Dans la sale de bains

21 février, 2014

Jean boit comme une éponge.

Sa femme connait du beau linge.

C’est une célébrité : elle est dans le grand bain.

Le style mondain lui va comme un gant.

Mais lui, ça le rase.

Elle lui a passé un savon.

Jean a reçu une douche froide.

Pour son cadeau de Noël, il pourra se brosser.

Un bon citoyen

20 février, 2014

« Déjà à l’école, je dénonçais beaucoup. Je ne supporte pas tous ceux qui se moquent des Autorités, il faut que je dénonce. »

« Quelle impression ça vous fait ? »

« Je suis du côté du bien contre le mal.
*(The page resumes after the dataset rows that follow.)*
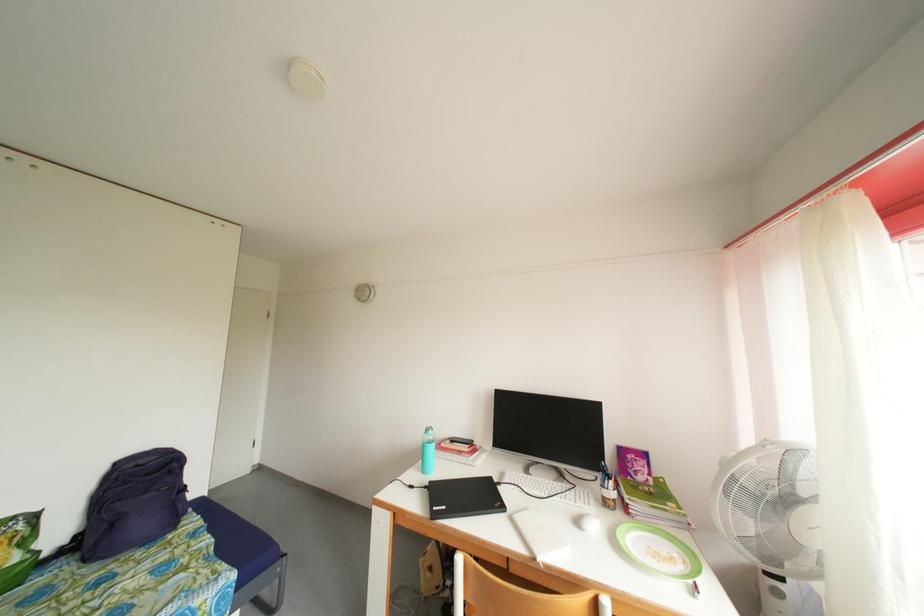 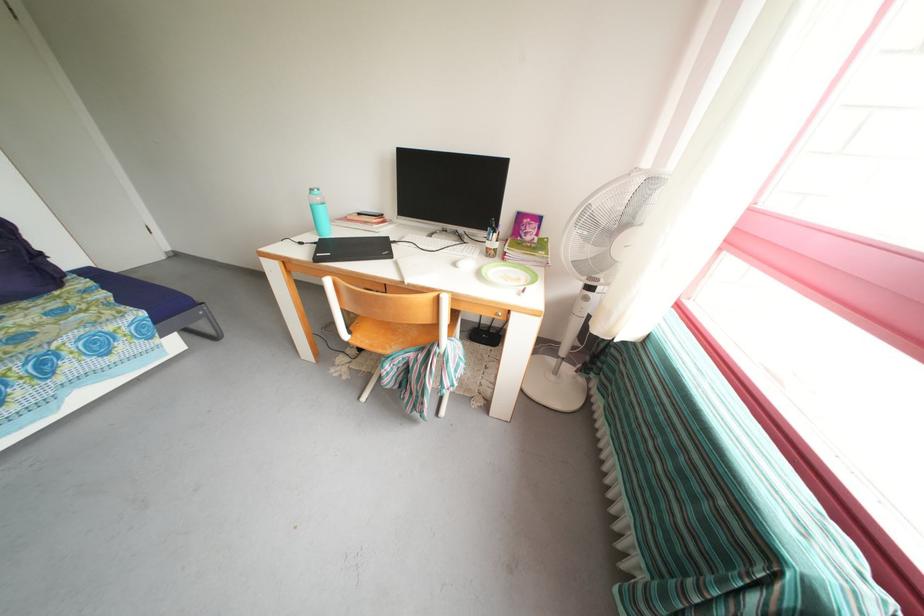 Locate, in the second image, the point that corresponds to [432,493] in the first image.

(322, 249) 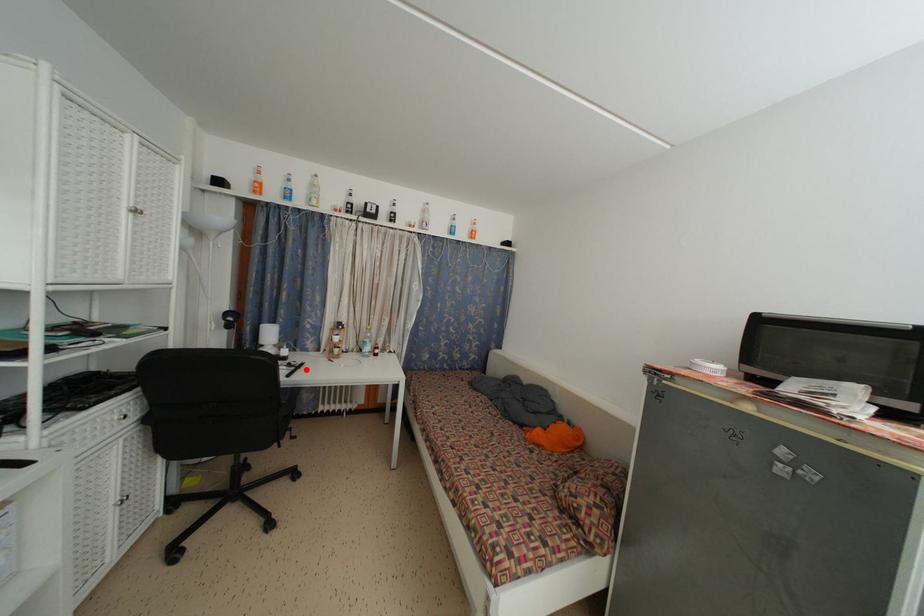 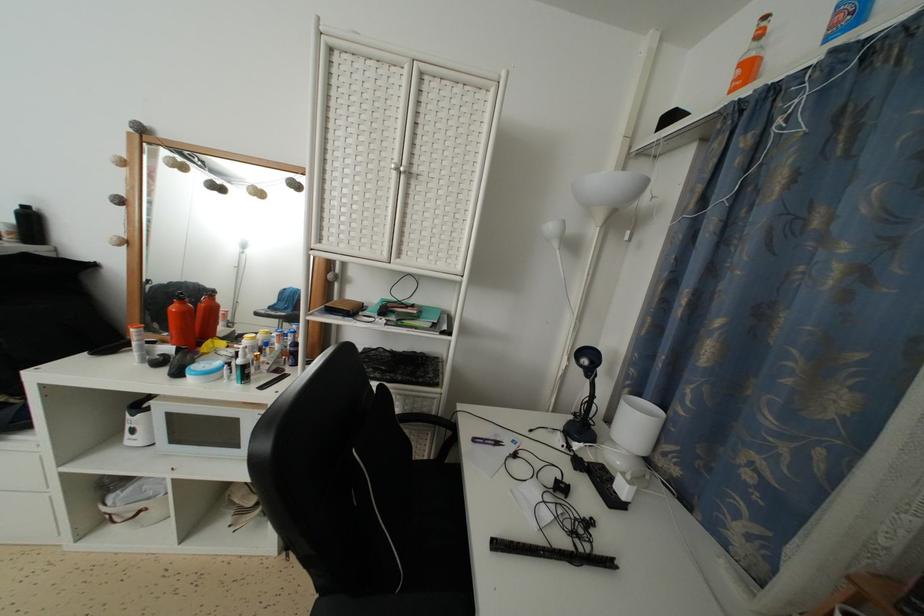 The point at the highlighted location is marked in the first image. Where is the corresponding point in the second image?

(614, 569) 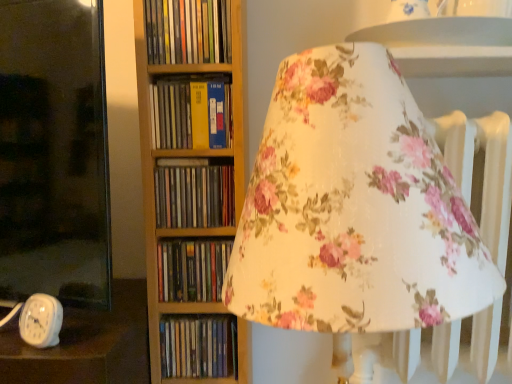 Question: Which direction should I rotate to face brown cardboard book at center, placed as the third book when sorted from bottom to top, — up or down?

Choices:
 (A) up
 (B) down

Answer: (B)

Question: Is matte black book at center, which ranks as the 2th book in bottom-to-top order, at the left side of yellow matte book at center, placed as the fourth book when sorted from bottom to top?

Choices:
 (A) yes
 (B) no

Answer: (B)

Question: Is yellow matte book at center, placed as the fourth book when sorted from bottom to top, at the back of matte black book at center, which ranks as the 2th book in bottom-to-top order?

Choices:
 (A) yes
 (B) no

Answer: (B)

Question: Can you confirm if matte black book at center, positioned as the fourth book in top-to-bottom order, is shorter than yellow matte book at center, which is the 2th book in top-to-bottom order?

Choices:
 (A) yes
 (B) no

Answer: (A)

Question: Can you confirm if matte black book at center, which ranks as the 2th book in bottom-to-top order, is smaller than yellow matte book at center, placed as the fourth book when sorted from bottom to top?

Choices:
 (A) no
 (B) yes

Answer: (B)

Question: Is matte black book at center, positioned as the fourth book in top-to-bottom order, taller than yellow matte book at center, placed as the fourth book when sorted from bottom to top?

Choices:
 (A) yes
 (B) no

Answer: (B)

Question: From a real-world perspective, is matte black book at center, positioned as the fourth book in top-to-bottom order, under yellow matte book at center, placed as the fourth book when sorted from bottom to top?

Choices:
 (A) no
 (B) yes

Answer: (B)

Question: From the image's perspective, does matte black book at center, positioned as the fourth book in top-to-bottom order, appear lower than hardcover books at center, marked as the first book in a top-to-bottom arrangement?

Choices:
 (A) yes
 (B) no

Answer: (A)

Question: Considering the relative sizes of matte black book at center, which ranks as the 2th book in bottom-to-top order, and hardcover books at center, placed as the fifth book when sorted from bottom to top, in the image provided, is matte black book at center, which ranks as the 2th book in bottom-to-top order, smaller than hardcover books at center, placed as the fifth book when sorted from bottom to top,?

Choices:
 (A) yes
 (B) no

Answer: (A)

Question: Is matte black book at center, which ranks as the 2th book in bottom-to-top order, shorter than hardcover books at center, placed as the fifth book when sorted from bottom to top?

Choices:
 (A) yes
 (B) no

Answer: (A)

Question: Is matte black book at center, which ranks as the 2th book in bottom-to-top order, to the right of hardcover books at center, placed as the fifth book when sorted from bottom to top, from the viewer's perspective?

Choices:
 (A) yes
 (B) no

Answer: (A)

Question: From the image's perspective, is matte black book at center, which ranks as the 2th book in bottom-to-top order, on top of hardcover books at center, marked as the first book in a top-to-bottom arrangement?

Choices:
 (A) no
 (B) yes

Answer: (A)

Question: From a real-world perspective, is matte black book at center, which ranks as the 2th book in bottom-to-top order, positioned under hardcover books at center, marked as the first book in a top-to-bottom arrangement, based on gravity?

Choices:
 (A) no
 (B) yes

Answer: (B)

Question: Can you confirm if hardcover books at center, marked as the first book in a top-to-bottom arrangement, is taller than matte plastic books at center, placed as the fifth book when sorted from top to bottom?

Choices:
 (A) no
 (B) yes

Answer: (B) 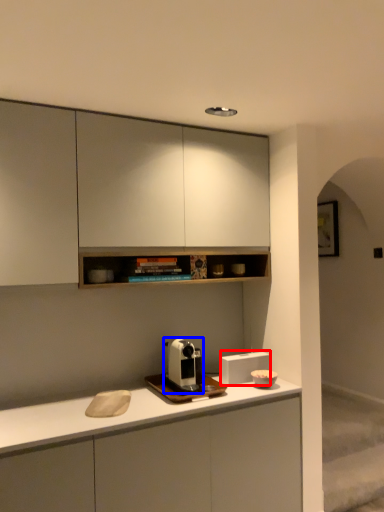 Question: Which of the following is the closest to the observer, appliance (highlighted by a red box) or coffee machine (highlighted by a blue box)?

Choices:
 (A) appliance
 (B) coffee machine

Answer: (B) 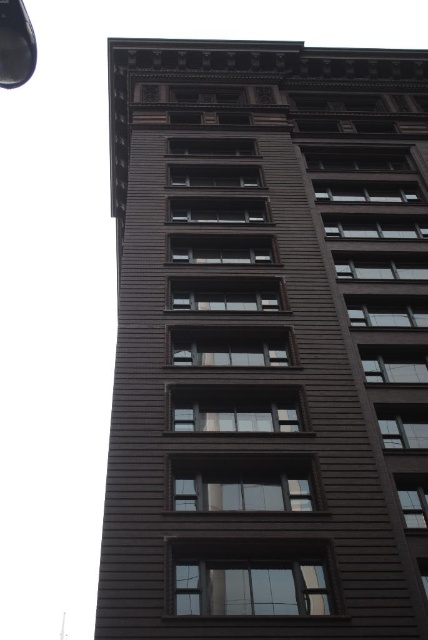 Does brown wood grain building at center appear over shiny black lamp post at upper left?

Correct, brown wood grain building at center is located above shiny black lamp post at upper left.

Is brown wood grain building at center shorter than shiny black lamp post at upper left?

Incorrect, brown wood grain building at center's height does not fall short of shiny black lamp post at upper left's.

Which is behind, point (246, 371) or point (26, 22)?

The point (246, 371) is behind.

Locate an element on the screen. The height and width of the screenshot is (640, 428). brown wood grain building at center is located at coordinates (267, 342).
C’est extrêmement valorisant. Heureusement qu’il y a des gens comme moi. Si tout le monde fermait les yeux sur les écarts des mauvais citoyens, la vie deviendrait infernale. »

« Euh… oui, mais vous êtes récompensé quand vous faites de la délation. »

« Je ne vais tout de même pas prendre des risques gratuitement. Je peux très bien me faire casser la figure par un malfaisant que je dénonce. »

« Ce serait scandaleux, un si bon citoyen ! Vous n’avez jamais de problème de conscience ? Par exemple quand vous dénoncez un clochard qui chaparde. »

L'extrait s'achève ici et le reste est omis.